Patience, Baruah explains, is the true essence of photography—a discipline that stands in sharp contrast to the world’s current frenzy of impulsive clicks, made even more relentless by the advent of camera phones. He recalls once finding a skull, “with grass growing through its empty sockets,” a haunting reminder, as he adds - "...came from dust and returned to dust."

Directed by Ankuran Dutta, the documentary unfolds as a series of unpolished frames with raw footage stitched together without the sham of heavy editing or aesthetic layering. The intent is clear: to let the viewer walk alongside an acclaimed photographer without any distraction. Yet, a certain clarity feels absent. The narrative might have deepened had we seen Baruah in action, clicking a photograph on the spot, letting the audience witness the moment.

Still, this is far from a mere celebration of a decorated career. Between the visions on screen lie anecdotes, recollections of struggles, and glimpses into his personal likes and dislikes - everything that shapes the man behind the lens. 

With a career spanning over eighty years, Nalini Baruah has not merely etched his place in the world’s photographic chronicles...he has set a benchmark for those who come after.
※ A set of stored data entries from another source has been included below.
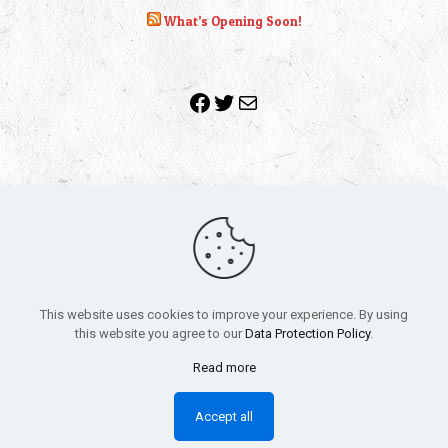
What’s Opening Soon!
Facebook
Twitter
Mail
Copyright 2010-2022 | Grab The Popcorn™ | Site Designed &
Powered by
The One Stop Blog Shop
| All Rights Reserved
This website uses cookies to improve your experience. By using
All trademarks, service marks and company names are the
this website you agree to our
Data Protection Policy
.
property of their respective owners.
Funko – Star Wars
Privacy Policy
Read more
Autographs & Private Signings
Funko Pop! Star Wars Collectors Checklist
Accept all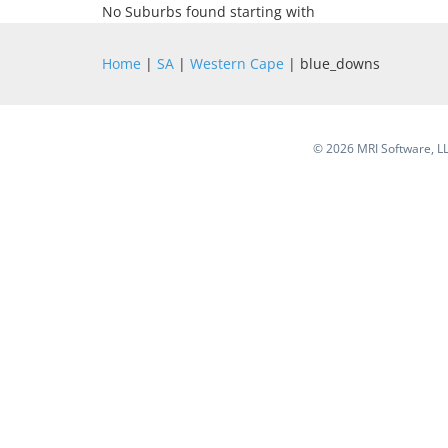
No Suburbs found starting with
Home
|
SA
|
Western Cape
| blue_downs
©
2026 MRI Software, LLC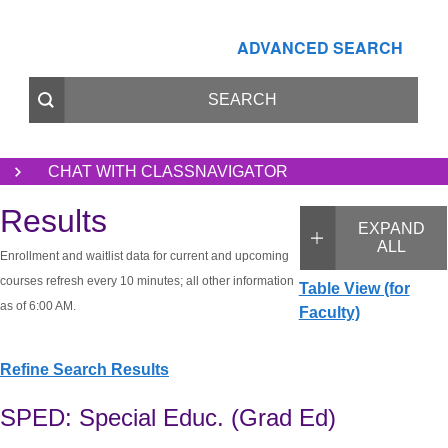
ADVANCED SEARCH
CHAT WITH CLASSNAVIGATOR
Results
EXPAND
ALL
Enrollment and waitlist data for current and upcoming
courses refresh every 10 minutes; all other information
Table View (for
as of 6:00 AM.
Faculty)
Refine Search Results
SPED: Special Educ. (Grad Ed)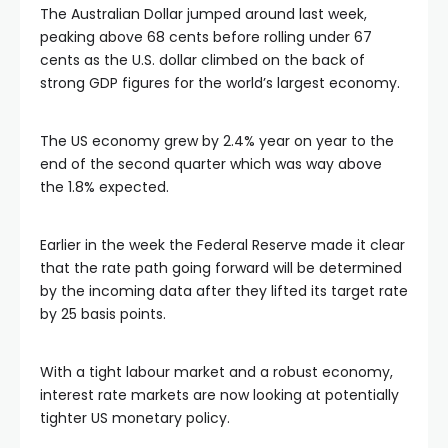
The Australian Dollar jumped around last week,
peaking above 68 cents before rolling under 67
cents as the U.S. dollar climbed on the back of
strong GDP figures for the world’s largest economy.
The US economy grew by 2.4% year on year to the
end of the second quarter which was way above
the 1.8% expected.
Earlier in the week the Federal Reserve made it clear
that the rate path going forward will be determined
by the incoming data after they lifted its target rate
by 25 basis points.
With a tight labour market and a robust economy,
al
interest rate markets are now looking at potentially
tighter US monetary policy.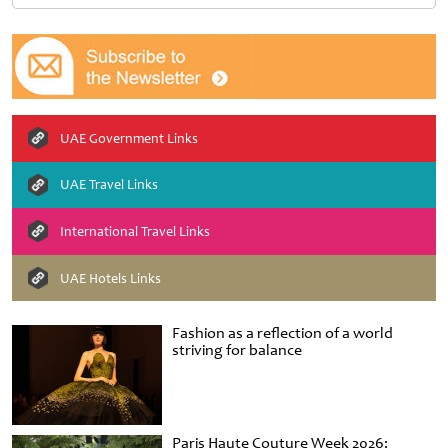
UAE Government Links
UAE Travel Links
International Travel Links
UAE Hotels Links
Fashion as a reflection of a world
striving for balance
Paris Haute Couture Week 2026: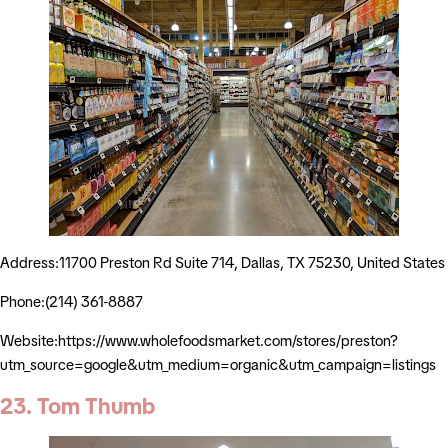
Address:11700 Preston Rd Suite 714, Dallas, TX 75230, United States
Phone:(214) 361-8887
Website:https://www.wholefoodsmarket.com/stores/preston?
utm_source=google&utm_medium=organic&utm_campaign=listings
23. Tom Thumb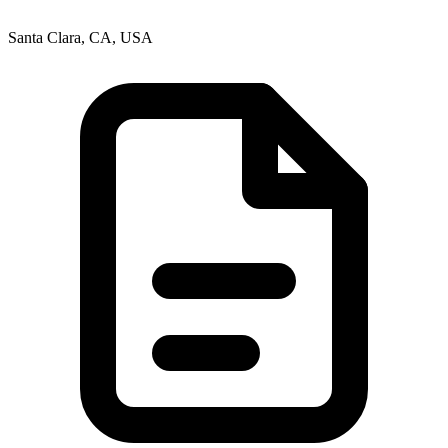
Santa Clara, CA, USA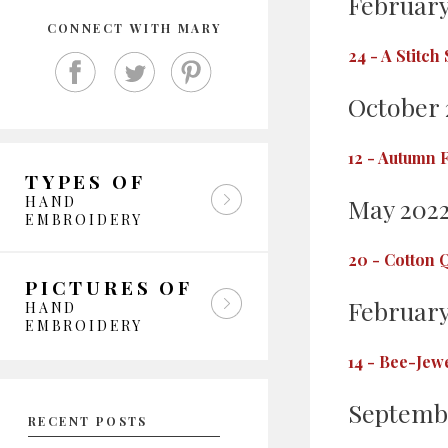
February
CONNECT WITH MARY
24
-
A Stitch
October 
12
-
Autumn F
TYPES OF
HAND
May 202
EMBROIDERY
20
-
Cotton Q
PICTURES OF
February
HAND
EMBROIDERY
14
-
Bee-Jewe
Septemb
RECENT POSTS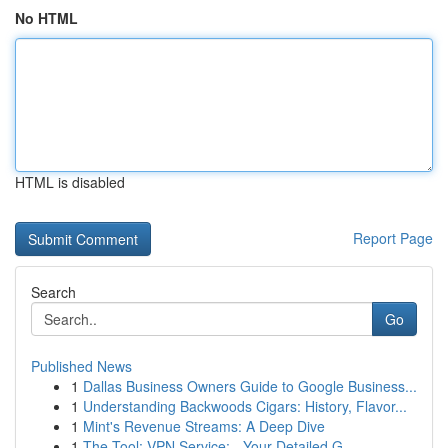
No HTML
HTML is disabled
Report Page
Search
Go
Published News
1
Dallas Business Owners Guide to Google Business...
1
Understanding Backwoods Cigars: History, Flavor...
1
Mint's Revenue Streams: A Deep Dive
1
The Tool: VPN Service: - Your Detailed G...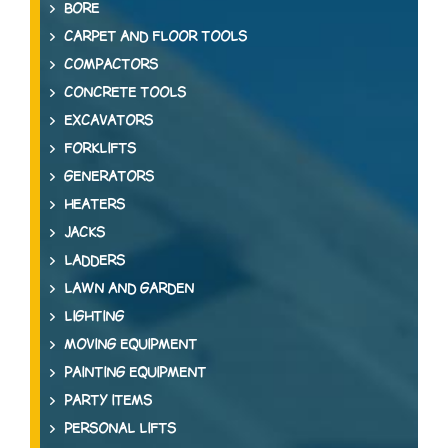
BORE
CARPET AND FLOOR TOOLS
COMPACTORS
CONCRETE TOOLS
EXCAVATORS
FORKLIFTS
GENERATORS
HEATERS
JACKS
LADDERS
LAWN AND GARDEN
LIGHTING
MOVING EQUIPMENT
PAINTING EQUIPMENT
PARTY ITEMS
PERSONAL LIFTS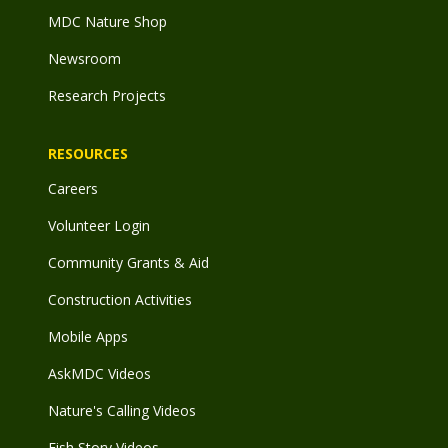
MDC Nature Shop
Newsroom
Research Projects
RESOURCES
Careers
Volunteer Login
Community Grants & Aid
Construction Activities
Mobile Apps
AskMDC Videos
Nature's Calling Videos
Fish Story Videos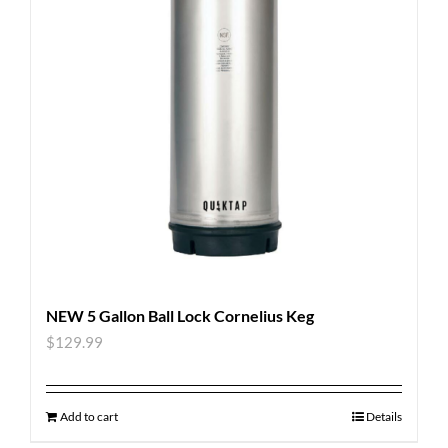
NEW 5 Gallon Ball Lock Cornelius Keg
$
129.99
Add to cart
Details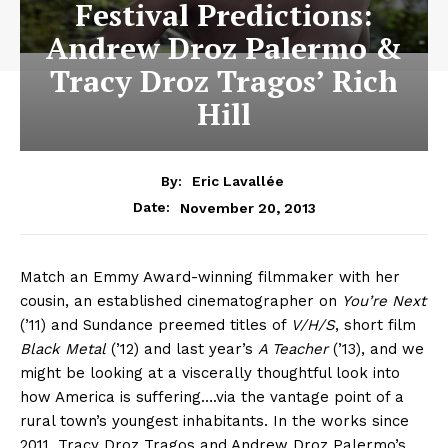
Festival Predictions:
Andrew Droz Palermo &
Tracy Droz Tragos’ Rich
Hill
By:
Eric Lavallée
November 20, 2013
Date:
Match an Emmy Award-winning filmmaker with her
cousin, an established cinematographer on
You’re Next
(’11) and Sundance preemed titles of
V/H/S
, short film
Black Metal
(’12) and last year’s
A Teacher
(’13), and we
might be looking at a viscerally thoughtful look into
how America is suffering….via the vantage point of a
rural town’s youngest inhabitants. In the works since
2011, Tracy Droz Tragos and Andrew Droz Palermo’s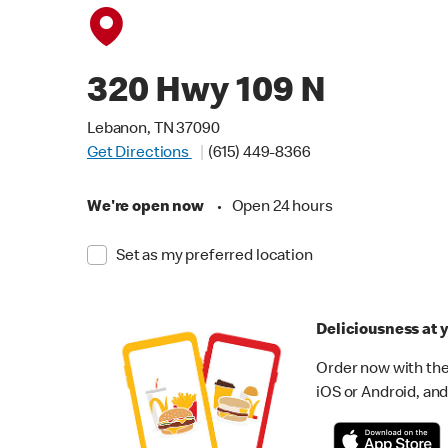
320 Hwy 109 N
Lebanon, TN 37090
Get Directions
(615) 449-8366
We're open now
•
Open 24 hours
Set as my preferred location
Deliciousness at y
Order now with the
iOS or Android, and 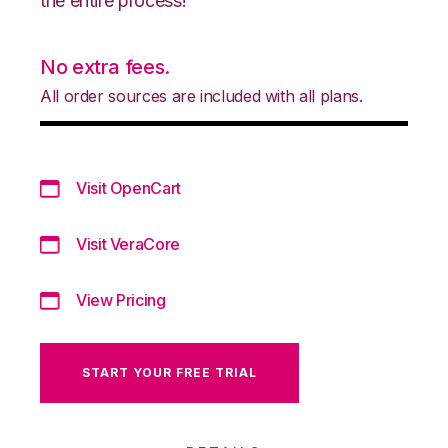
the entire process!
No extra fees.
All order sources are included with all plans.
Visit OpenCart
Visit VeraCore
View Pricing
START YOUR FREE TRIAL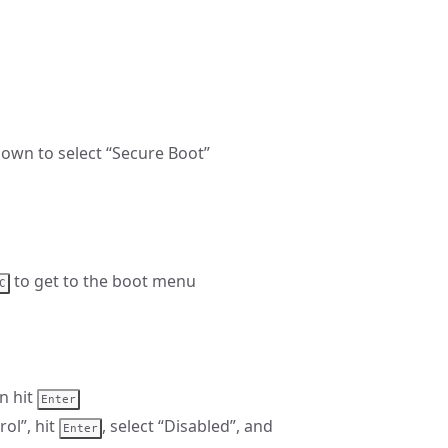
down to select “Secure Boot”
to get to the boot menu
C
n hit
Enter
ol”, hit
, select “Disabled”, and
Enter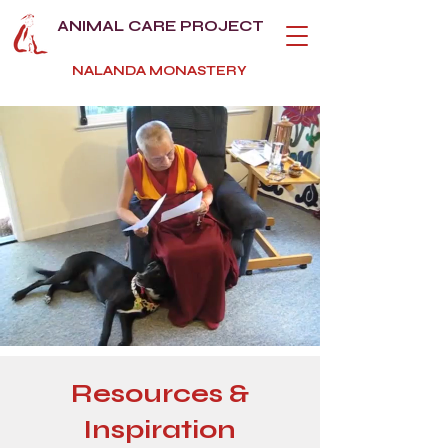
ANIMAL CARE PROJECT
NALANDA MONASTERY
Resources &
Inspiration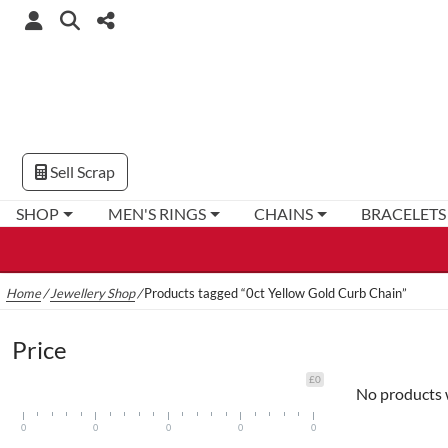
Sell Scrap
SHOP
MEN'S RINGS
CHAINS
BRACELETS
Home
/
Jewellery Shop
/
Products tagged “0ct Yellow Gold Curb Chain”
Price
£0
No products 
0
0
0
0
0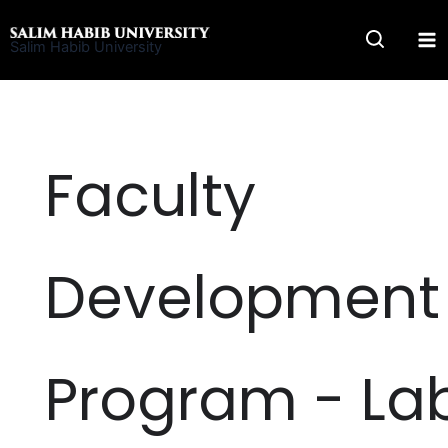
Skip
to
Salim Habib University
content
Faculty
Development
Program - La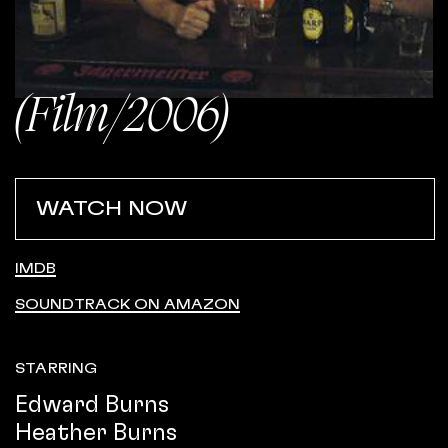
(Film/2006)
WATCH NOW
IMDB
SOUNDTRACK ON AMAZON
STARRING
Edward Burns
Heather Burns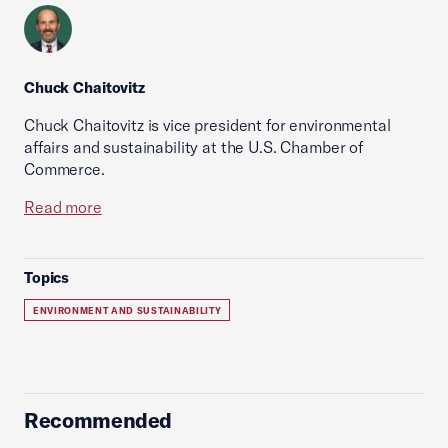
Chuck Chaitovitz
Chuck Chaitovitz is vice president for environmental
affairs and sustainability at the U.S. Chamber of
Commerce.
Read more
Topics
ENVIRONMENT AND SUSTAINABILITY
Recommended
His career has taken him from the banks of the Brahmaputra to the global stage, with works reaching New York, London, and New Jersey, and recognition from the American Photography Association — yet he remains deeply rooted in his ethos.

“My art is not for sale,” he asserts, his integrity as much a signature as his photographs.

In a time when the female form is so often disregarded, nudity dismissed, nature left unguarded, and human beauty overlooked, Baruah’s vision reveals another world — where a woman’s body is revered, nudity honoured, the earth is cherished, and every angle is seen through eyes truly awake.

"...Which path shall I take?
Where dreams may be grabbed and turned real
Where I can ask the moon to gift me a star
Or else swim in sorrow!
You
Which way to go? In which direction to proceed?
Oh, go carefully
In the fog, you may mistake the sun for the moon
Floodwaters hiding in the sand may appear as oasis 
Which path must I take 
Stepping onto the path bereft of moonlight
The path ravaged by the Brahmaputra to lose sigh of the Earth
You
Whither, in which direction?"

It is here, in his own words and images, that one realises: for Baruah, photography is not merely the task of capturing a scene, but the art of navigating the fine line between truth and illusion, beauty and passing — and always, framing each moment with eyes wide open.